Problem to work on: Work through the data below and state how many lines contain "nettoyer", giving that number alone.

Transcribed page contents
------------------------------

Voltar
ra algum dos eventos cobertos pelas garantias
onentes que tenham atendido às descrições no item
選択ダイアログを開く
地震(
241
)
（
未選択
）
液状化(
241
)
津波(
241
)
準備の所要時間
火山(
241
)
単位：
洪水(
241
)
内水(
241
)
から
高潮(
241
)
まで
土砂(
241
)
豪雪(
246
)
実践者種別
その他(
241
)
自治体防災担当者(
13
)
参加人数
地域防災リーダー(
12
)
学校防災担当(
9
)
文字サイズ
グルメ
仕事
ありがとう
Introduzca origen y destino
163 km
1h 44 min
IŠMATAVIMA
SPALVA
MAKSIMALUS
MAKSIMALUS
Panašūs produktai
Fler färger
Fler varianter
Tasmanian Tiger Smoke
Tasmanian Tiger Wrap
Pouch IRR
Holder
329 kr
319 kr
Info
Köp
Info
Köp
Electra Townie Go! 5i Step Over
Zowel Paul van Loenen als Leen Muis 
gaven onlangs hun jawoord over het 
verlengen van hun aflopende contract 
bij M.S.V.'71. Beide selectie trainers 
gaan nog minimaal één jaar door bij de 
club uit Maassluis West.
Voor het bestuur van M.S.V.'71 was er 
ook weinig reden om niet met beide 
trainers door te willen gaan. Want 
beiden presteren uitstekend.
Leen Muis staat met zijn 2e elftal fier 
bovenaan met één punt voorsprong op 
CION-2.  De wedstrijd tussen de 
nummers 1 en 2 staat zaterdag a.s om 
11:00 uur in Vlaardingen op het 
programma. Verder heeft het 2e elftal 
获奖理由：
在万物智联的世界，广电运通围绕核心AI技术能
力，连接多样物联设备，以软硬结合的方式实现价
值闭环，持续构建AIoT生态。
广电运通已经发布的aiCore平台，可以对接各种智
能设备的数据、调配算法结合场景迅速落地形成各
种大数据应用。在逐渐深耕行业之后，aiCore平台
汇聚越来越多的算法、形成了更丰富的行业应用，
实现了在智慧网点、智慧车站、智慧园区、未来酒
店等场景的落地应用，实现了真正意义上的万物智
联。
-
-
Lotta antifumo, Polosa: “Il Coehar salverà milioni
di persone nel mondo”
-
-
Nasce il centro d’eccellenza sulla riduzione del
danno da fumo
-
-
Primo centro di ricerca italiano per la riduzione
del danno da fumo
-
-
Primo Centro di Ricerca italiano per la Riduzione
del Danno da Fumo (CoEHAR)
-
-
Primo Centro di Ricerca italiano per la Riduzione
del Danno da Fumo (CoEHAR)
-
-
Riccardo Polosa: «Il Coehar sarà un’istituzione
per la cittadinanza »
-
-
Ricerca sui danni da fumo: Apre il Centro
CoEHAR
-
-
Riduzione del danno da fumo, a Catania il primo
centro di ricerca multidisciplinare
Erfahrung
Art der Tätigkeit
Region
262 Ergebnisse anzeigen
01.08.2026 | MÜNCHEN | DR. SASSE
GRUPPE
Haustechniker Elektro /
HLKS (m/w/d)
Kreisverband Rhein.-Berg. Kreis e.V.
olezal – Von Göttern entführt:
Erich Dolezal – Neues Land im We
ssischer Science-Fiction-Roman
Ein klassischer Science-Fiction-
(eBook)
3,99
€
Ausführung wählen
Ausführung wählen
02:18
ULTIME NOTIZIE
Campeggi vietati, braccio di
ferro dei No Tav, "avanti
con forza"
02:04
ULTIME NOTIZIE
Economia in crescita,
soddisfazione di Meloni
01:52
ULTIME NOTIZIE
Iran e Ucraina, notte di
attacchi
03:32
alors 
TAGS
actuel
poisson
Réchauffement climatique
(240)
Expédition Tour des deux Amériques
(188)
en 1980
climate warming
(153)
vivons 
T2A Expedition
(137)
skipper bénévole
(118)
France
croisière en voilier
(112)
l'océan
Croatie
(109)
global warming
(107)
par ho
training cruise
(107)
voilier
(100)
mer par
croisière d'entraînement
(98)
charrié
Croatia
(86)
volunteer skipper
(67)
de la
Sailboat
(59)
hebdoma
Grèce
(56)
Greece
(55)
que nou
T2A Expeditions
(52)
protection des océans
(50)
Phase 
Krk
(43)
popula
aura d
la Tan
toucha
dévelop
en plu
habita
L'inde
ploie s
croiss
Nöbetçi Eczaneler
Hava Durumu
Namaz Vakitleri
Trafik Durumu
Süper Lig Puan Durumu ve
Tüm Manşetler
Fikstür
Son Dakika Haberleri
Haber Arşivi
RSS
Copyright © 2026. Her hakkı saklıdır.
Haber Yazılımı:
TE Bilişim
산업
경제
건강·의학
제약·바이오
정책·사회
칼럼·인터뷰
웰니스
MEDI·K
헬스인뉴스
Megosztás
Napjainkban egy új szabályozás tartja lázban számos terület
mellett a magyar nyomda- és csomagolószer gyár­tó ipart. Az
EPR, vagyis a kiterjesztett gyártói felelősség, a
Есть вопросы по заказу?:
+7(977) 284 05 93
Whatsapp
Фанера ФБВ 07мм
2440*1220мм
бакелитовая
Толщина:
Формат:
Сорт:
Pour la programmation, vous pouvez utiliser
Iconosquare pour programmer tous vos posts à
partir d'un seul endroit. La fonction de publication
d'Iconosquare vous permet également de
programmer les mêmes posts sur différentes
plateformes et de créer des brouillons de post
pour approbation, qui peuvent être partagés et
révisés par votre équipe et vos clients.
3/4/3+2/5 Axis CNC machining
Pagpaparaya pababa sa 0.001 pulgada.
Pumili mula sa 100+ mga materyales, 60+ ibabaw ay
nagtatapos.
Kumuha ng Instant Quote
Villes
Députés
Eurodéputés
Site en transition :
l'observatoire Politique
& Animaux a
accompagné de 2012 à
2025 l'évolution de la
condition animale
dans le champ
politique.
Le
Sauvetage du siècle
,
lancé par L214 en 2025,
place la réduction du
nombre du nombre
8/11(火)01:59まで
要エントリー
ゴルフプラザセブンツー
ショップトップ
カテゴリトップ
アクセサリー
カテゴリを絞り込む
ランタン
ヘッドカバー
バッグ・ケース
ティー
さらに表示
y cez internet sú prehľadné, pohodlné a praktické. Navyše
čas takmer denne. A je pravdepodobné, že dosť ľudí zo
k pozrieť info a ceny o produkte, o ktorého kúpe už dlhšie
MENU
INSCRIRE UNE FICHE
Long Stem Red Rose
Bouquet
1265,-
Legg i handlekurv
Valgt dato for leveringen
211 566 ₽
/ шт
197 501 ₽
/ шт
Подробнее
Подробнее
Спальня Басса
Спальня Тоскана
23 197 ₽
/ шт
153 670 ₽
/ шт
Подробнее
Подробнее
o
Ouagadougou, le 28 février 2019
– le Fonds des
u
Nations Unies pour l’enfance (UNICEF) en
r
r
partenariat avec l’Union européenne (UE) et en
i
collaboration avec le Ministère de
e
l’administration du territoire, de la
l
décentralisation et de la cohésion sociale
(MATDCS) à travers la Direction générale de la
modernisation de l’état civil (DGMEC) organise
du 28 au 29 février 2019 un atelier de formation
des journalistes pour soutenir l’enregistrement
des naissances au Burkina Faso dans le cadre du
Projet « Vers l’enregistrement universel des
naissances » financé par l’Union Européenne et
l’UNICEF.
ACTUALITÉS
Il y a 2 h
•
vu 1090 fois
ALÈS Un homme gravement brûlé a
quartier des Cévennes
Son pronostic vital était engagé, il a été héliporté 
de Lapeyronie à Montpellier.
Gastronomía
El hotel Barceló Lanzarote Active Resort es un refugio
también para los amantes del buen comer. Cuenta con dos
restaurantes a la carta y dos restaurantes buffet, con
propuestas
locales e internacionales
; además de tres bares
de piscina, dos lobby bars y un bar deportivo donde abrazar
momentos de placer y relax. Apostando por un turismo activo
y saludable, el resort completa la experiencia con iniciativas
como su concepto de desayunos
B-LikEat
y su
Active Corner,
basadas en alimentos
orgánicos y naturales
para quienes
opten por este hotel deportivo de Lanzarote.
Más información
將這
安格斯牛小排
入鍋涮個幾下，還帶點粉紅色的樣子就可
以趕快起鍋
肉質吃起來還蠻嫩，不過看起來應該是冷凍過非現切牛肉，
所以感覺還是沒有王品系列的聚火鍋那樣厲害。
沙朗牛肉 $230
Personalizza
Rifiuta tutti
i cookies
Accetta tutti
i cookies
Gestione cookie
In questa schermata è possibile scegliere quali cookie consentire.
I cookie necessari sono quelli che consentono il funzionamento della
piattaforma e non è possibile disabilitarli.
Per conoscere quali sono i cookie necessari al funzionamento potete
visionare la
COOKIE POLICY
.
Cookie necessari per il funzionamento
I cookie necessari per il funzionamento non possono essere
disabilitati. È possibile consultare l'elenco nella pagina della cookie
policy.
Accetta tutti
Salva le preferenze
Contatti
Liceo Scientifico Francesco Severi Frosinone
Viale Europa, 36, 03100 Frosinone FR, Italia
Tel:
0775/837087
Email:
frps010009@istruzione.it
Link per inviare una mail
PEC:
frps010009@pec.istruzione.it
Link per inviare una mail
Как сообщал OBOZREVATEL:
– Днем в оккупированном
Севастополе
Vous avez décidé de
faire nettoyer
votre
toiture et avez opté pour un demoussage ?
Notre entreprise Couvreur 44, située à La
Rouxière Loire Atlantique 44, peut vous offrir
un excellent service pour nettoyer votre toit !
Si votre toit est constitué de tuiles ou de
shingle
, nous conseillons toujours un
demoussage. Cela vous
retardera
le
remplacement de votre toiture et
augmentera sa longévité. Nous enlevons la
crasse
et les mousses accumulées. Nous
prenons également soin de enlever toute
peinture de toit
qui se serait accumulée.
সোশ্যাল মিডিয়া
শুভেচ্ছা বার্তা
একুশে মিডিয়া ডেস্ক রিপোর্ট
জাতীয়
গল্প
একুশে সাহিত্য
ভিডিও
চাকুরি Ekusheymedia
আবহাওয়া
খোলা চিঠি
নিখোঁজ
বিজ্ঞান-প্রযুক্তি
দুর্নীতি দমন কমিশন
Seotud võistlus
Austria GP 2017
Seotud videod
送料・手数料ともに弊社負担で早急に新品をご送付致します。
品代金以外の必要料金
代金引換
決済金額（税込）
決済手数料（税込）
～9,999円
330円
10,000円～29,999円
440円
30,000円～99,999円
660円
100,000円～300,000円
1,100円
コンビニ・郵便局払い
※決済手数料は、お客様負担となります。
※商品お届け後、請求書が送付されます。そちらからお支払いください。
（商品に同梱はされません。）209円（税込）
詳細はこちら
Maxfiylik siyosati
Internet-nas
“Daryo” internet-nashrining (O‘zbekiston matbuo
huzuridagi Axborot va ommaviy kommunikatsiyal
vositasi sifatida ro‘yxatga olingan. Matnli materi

------------------------------

Response to this exercise: 2